Los que no quieren que escuches el latido, mi latido, te ofrecen derechos. Derechos para mudar tu vientre en un patíbulo, tu vida en un remordimiento y tu futuro en un tormento. No oirás mi latido, pero sí mi lamento. Eternamente. Lo sé porque yo si te oigo a ti, madre. Oigo tus lágrimas y tu voz, tu latido y tu respiración. Las oiré siempre. También después de morir en tu vientre.
Los que no quieren que escuches mi latido te regalan una legislación, primitiva en su atroz barbarie que, socapa de la deificación de tu libertad, vulnera el primero de tus deberes y el más legítimo y primario de tus derechos: custodiar mi vida, madre. Ser el centinela que me guarda y el zapador que desbroza mi camino, ser mi pan y mi abecedario, mi bálsamo, las manos que me abrigan y me guían.

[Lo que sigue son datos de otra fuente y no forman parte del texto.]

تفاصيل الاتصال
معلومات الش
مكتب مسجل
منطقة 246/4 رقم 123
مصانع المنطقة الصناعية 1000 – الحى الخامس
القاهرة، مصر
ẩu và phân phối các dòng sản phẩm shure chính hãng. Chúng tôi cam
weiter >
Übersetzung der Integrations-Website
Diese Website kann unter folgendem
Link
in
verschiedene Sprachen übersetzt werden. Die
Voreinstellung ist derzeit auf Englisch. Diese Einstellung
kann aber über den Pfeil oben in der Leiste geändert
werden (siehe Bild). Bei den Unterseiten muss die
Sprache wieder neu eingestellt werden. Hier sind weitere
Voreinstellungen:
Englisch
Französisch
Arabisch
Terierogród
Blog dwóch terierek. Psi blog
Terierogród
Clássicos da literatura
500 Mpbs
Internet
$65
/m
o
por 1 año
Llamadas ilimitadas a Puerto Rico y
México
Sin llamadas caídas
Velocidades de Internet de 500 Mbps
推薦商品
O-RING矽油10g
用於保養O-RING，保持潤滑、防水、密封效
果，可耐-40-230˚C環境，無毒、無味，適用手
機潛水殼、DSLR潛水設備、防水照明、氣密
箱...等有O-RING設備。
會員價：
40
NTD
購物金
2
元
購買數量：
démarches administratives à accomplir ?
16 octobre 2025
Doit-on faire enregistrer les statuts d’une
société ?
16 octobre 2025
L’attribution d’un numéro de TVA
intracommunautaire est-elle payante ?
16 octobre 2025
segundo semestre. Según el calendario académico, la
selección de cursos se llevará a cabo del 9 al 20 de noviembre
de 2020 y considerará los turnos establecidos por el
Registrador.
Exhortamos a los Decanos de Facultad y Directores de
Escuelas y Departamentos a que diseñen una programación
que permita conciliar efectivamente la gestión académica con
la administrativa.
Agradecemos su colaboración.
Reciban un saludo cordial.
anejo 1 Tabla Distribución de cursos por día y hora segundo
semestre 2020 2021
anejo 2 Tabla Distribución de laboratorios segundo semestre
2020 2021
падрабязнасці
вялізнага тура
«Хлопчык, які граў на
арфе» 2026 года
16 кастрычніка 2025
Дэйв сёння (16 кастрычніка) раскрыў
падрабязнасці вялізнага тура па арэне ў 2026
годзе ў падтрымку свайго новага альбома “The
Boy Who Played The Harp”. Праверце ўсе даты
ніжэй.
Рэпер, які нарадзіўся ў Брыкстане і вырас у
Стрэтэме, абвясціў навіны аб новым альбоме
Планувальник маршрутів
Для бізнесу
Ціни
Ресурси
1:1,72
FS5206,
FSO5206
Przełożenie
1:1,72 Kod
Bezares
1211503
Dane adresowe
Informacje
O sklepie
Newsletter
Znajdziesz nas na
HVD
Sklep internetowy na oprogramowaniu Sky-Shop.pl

Ellos aprovechan tus miedos, tus dudas y tu inseguridad para ofrecerte el derecho a la guadaña. Prefieren su filo a mi latido, por eso no quieren que me escuches, madre. En la oscuridad de tu miedo lleva tus manos a la cuna en la que habito, tu vientre, madre, y me oirás. Escucharás mi latido y viviremos los dos en la Luz porque así está escrito desde que me concebiste, madre.